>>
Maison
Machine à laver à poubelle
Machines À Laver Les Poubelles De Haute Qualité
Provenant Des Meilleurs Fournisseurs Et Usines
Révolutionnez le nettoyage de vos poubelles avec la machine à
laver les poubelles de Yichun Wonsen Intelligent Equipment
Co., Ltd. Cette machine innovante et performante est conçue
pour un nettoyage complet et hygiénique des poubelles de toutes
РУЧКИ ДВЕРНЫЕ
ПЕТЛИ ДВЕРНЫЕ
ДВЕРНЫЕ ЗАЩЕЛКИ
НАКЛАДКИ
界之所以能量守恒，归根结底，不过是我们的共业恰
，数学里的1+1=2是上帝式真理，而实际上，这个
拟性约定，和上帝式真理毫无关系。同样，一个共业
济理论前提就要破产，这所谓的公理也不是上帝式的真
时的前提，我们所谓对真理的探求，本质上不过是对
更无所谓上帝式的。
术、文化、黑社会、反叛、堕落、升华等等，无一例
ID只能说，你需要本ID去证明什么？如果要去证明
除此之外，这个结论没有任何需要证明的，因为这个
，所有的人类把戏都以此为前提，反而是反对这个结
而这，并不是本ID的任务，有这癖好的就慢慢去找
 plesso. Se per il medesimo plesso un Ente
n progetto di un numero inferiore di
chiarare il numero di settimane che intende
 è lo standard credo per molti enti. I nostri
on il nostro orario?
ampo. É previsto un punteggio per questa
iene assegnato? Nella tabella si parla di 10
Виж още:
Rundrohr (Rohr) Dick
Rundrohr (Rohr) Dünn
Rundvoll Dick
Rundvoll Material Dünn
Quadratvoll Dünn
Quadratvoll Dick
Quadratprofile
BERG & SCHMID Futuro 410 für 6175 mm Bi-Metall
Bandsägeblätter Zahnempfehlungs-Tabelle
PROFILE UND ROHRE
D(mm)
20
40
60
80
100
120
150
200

++++++

> [WHAT THE TASK REQUIRES]
Check every line above for the string "Dick" and copy those that have it.

> [RESULT BELOW]
Rundrohr (Rohr) Dick
Rundvoll Dick
Quadratvoll Dick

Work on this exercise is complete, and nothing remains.